Enviada em 08/09/2021

Em 1943, Getúlio Vargas criou a Consolidação das Leis Trabalhistas (CLT), que mitigou a exploração da classe operária, ao regulamentar parte das relações trabalhistas, como a jornada de trabalho. Na contemporaneidade, apesar de ilegal, a exploração dos trabalhadores ainda é realidade no Brasil, visto que o desamparo do governo e os interesses comerciais tornam os empregados subordinados e os empregadores gananciosos.

Convém ressaltar, a princípio, o descaso estatal como propulsor da exploração trabalhista. De acordo com dados do Instituto Brasileiro de Geografia e Estatística, cerca de 105 milhões de brasileiros vivem com menos de 413 reais por mês, ou seja, o Estado não garante uma renda digna para a população carente. Nesse viés, o indivíduo é obrigado a aceitar qualquer emprego, justo ou não, pois, segundo o sociólogo Bentinho, “quem tem fome, tem pressa”. Assim, os empregados se tornam dependentes dos empregadores e aceitam menores salários e extensas jornadas de trabalho em prol da sua sobrevivência.

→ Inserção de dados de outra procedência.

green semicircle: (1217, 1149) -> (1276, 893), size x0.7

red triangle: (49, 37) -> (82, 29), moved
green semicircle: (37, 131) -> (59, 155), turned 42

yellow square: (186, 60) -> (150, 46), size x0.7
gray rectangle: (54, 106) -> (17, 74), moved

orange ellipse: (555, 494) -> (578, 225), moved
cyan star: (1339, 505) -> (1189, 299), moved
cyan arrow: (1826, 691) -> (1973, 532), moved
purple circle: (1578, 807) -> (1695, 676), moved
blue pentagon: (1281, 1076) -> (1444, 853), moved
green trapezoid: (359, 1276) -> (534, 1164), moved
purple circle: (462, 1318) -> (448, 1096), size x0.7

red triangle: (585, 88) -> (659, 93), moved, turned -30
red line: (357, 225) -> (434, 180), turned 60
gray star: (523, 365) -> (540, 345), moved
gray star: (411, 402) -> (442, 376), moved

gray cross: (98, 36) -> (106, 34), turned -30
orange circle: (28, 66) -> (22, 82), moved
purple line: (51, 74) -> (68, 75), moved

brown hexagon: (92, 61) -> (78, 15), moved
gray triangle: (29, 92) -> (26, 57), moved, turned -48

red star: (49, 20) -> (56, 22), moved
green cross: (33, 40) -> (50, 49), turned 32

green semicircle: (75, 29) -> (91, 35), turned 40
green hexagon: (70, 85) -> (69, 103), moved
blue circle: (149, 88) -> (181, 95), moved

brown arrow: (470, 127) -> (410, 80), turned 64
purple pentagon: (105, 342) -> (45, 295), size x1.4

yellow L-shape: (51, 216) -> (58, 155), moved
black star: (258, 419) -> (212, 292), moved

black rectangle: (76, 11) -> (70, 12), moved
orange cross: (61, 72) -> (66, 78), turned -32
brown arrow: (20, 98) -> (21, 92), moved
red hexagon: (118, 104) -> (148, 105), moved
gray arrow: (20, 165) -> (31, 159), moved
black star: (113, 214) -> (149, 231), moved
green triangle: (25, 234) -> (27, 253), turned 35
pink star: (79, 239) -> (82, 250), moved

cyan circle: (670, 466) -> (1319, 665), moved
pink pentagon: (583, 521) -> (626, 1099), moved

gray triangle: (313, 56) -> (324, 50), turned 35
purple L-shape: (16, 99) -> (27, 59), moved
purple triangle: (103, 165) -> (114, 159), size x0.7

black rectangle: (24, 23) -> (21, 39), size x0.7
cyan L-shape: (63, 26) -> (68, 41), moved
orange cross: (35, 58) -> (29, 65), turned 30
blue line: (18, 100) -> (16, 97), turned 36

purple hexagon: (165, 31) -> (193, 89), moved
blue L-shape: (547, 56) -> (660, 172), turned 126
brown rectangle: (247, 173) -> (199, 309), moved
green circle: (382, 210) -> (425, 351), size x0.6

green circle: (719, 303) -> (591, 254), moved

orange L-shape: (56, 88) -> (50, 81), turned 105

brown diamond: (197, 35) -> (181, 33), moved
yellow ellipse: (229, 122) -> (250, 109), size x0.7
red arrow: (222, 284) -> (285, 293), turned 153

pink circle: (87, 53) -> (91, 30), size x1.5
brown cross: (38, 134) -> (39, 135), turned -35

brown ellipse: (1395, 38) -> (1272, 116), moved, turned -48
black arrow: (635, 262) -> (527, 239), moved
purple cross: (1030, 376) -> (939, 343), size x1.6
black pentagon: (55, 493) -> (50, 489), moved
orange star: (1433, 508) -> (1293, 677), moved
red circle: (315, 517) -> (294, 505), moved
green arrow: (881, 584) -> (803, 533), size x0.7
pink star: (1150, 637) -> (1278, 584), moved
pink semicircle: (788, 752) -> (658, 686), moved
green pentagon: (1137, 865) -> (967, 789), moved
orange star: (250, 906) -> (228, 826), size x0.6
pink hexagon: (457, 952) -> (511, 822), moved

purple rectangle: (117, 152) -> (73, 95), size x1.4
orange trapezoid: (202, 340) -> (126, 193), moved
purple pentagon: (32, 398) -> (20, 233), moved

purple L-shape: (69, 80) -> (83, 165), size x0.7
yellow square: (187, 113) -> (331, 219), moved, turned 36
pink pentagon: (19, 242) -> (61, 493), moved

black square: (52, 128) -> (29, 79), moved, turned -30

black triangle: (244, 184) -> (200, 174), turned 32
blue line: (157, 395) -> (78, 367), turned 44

Outrossim, vale salientar que o capitalismo se beneficia da vulnerabilidade social da classe trabalhadora. Isso porque, consonante ao filósofo Karl Marx, esse sistema privilegia o lucro em detrimento dos valores. Nesse sentido, é de interesse do empresariado diminuir os custos com a mão de obra, a fim de aumentar sua lucratividade. Por conseguinte, durante a contratação dos funcionários, essa ganância prevalece e o empregador oferece empregos injustos para a população negligenciada pelo Estado. Desse modo, enquanto o governo se mantiver omisso, a exploração trabalhista será realidade.

Dessarte, é mister providências estatais para mitigar a exploração dos trabalhadores na sociedade moderna. Para diminuir a subordinação dos empregados aos empregadores, urge que o Ministério da Economia, por meio de uma proposta de lei, crie, para a população mais pobre, o projeto “Mais Renda Brasil”. Em síntese, o governo deve oferecer um valor que supra as necessidades básicas, como alimentação e moradia. Feito isso, será possível garantir uma maior autonomia dos trabalhadores e dificultar a sujeição deles aos empregos injustos, ofertados pelas empresas que privilegiam o lucro.